This is my first time learning of Photonic Processors, I had to look it up. That is seriously amazing, but I wont get my hopes up. If I start seeing photonic processors being sold on Newegg ten years from now, I'll be foaming from the mouth  Five years from now though? "on the verge of reality" sounds about right, but it will still be aways from being in peoples home computers. IF they are the "latest release" five years from now, I'll be happy to be wrong 

Anyways, a couple more speculations:

-Because 3D monitors will probably be the norm, the next big thing will be "visual displays" you can wear on your head 
-What about operating systems in five years? Is microsoft going to come out with some new revolutionary way of navigating the computer?
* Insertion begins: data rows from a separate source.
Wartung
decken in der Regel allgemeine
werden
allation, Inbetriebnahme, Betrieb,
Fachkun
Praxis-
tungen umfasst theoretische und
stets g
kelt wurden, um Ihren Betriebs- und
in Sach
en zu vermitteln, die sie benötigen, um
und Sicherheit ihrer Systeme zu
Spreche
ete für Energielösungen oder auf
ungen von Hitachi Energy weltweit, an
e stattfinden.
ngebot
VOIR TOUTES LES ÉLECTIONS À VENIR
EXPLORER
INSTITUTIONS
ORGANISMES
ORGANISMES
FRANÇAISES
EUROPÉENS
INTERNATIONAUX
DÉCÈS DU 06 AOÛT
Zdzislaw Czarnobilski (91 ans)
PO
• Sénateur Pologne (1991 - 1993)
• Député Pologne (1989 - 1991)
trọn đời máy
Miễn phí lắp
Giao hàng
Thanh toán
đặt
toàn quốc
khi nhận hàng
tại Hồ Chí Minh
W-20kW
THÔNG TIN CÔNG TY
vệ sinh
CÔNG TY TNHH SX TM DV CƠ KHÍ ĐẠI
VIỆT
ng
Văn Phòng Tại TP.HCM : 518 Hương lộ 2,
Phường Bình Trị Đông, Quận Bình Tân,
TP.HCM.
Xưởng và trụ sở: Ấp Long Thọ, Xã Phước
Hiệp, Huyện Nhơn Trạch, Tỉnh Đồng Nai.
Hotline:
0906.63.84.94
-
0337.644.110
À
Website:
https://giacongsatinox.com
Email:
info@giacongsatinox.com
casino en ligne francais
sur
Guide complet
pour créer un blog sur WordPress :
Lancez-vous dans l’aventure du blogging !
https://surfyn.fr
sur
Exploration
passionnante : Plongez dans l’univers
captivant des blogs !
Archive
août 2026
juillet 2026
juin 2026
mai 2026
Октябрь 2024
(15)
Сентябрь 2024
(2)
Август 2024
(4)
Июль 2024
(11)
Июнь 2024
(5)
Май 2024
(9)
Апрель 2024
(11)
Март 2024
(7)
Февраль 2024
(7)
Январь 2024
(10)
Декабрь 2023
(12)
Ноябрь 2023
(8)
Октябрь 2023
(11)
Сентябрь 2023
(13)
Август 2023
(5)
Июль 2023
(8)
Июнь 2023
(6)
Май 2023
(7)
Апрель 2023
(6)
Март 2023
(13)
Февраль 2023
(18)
Probably not, but you never know


----------



## claptonman (Jul 28, 2011)

MadHappy said:


> This is my first time learning of Photonic Processors, I had to look it up. That is seriously amazing, but I wont get my hopes up. If I start seeing photonic processors being sold on Newegg ten years from now, I'll be foaming from the mouth  Five years from now though? "on the verge of reality" sounds about right, but it will still be aways from being in peoples home computers. IF they are the "latest release" five years from now, I'll be happy to be wrong
> 
> Anyways, a couple more speculations:
> 
> ...


They have those for DVDs and the such. Probably could use it on a computer somehow...
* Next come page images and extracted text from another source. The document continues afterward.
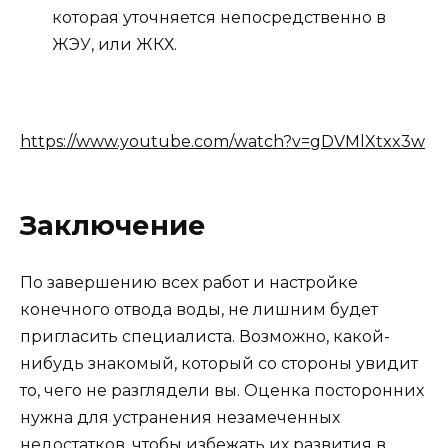
которая уточняется непосредственно в
ЖЭУ, или ЖКХ.
https://www.youtube.com/watch?v=gDVMlXtxx3w
Заключение
По завершению всех работ и настройке
конечного отвода воды, не лишним будет
пригласить специалиста. Возможно, какой-
нибудь знакомый, который со стороны увидит
то, чего не разглядели вы. Оценка посторонних
нужна для устранения незамеченных
недостатков, чтобы избежать их развития в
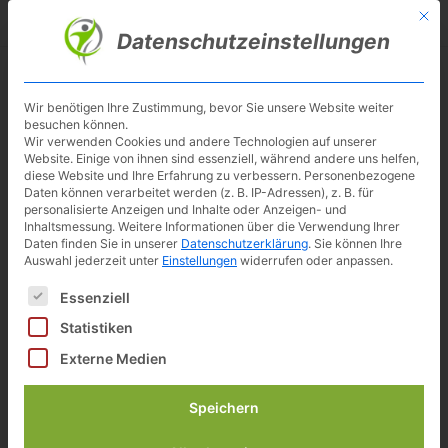
Skip
Mit d
Besuche meinen Youtube-Kanal ▶︎
to
Datenschutzeinstellungen
main
content
Toggl
navig
Wir benötigen Ihre Zustimmung, bevor Sie unsere Website weiter
besuchen können.
Wir verwenden Cookies und andere Technologien auf unserer
Website. Einige von ihnen sind essenziell, während andere uns helfen,
diese Website und Ihre Erfahrung zu verbessern.
Personenbezogene
Daten können verarbeitet werden (z. B. IP-Adressen), z. B. für
personalisierte Anzeigen und Inhalte oder Anzeigen- und
Inhaltsmessung.
Weitere Informationen über die Verwendung Ihrer
Daten finden Sie in unserer
Datenschutzerklärung
.
Sie können Ihre
Auswahl jederzeit unter
Einstellungen
widerrufen oder anpassen.
Es folgt eine Liste der Service-Gruppen, für die eine Einwilligun
Essenziell
Klappbarer Heimtrainer
Statistiken
Sportplus Ergo X-Bike im Test
Externe Medien
Speichern
Inhalt
[
Anzeigen
]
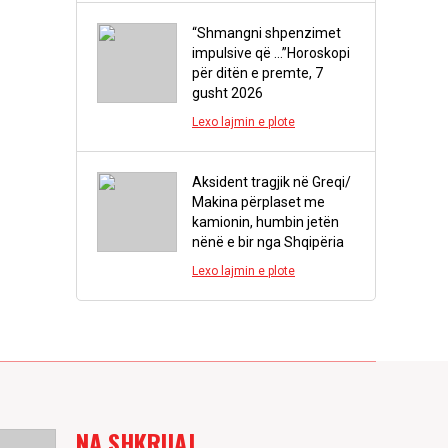
“Shmangni shpenzimet
impulsive që …”Horoskopi
për ditën e premte, 7
gusht 2026
Lexo lajmin e plote
Aksident tragjik në Greqi/
Makina përplaset me
kamionin, humbin jetën
nënë e bir nga Shqipëria
Lexo lajmin e plote
NA SHKRUAJ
http://www.brookstone.com/vuzix-wra...iid=SearchResults|CategoryProductList|639427p

But reviews on them are terrible. But perhaps they could get better.


----------



## Aastii (Jul 29, 2011)

MadHappy said:


> This is my first time learning of Photonic Processors, I had to look it up. That is seriously amazing, but I wont get my hopes up. If I start seeing photonic processors being sold on Newegg ten years from now, I'll be foaming from the mouth  Five years from now though? "on the verge of reality" sounds about right, but it will still be aways from being in peoples home computers. IF they are the "latest release" five years from now, I'll be happy to be wrong
> 
> Anyways, a couple more speculations:
> 
> ...



Both Intel and IBM already have working prototypes, there are only certain creases to be ironed out. Bare in mind Intel's core architecture will probably be ready for retirement around then, I wouldn't rule out the use of photonics. Get ready for huge performance gains at that point too.

Whether or not they would also be used in the GPU, who knows.

I think we may end up seeing (probably AMD) create an APU that can actually be used by gamers and graphics designers without the need for a discreet graphics card, with everything on one die.

We may also see the death of the chipset on the mobo with everything being on the CPU die. Reduced latency so higher speed, but we will need smaller technology, which we will do come 2016


----------



## Mark4_4 (Aug 3, 2011)

I doubt we will be reaching 10ghz :L 

Also I would think that about 12gb RAM would be quite common in 5 years


----------



## jonnyp11 (Aug 3, 2011)

well they've hit about/over 8ghz on something from a few years ago, but then again that was pouring liquid nitrogen onto the thing so not very practical, but i think we'll'v hit it by then


----------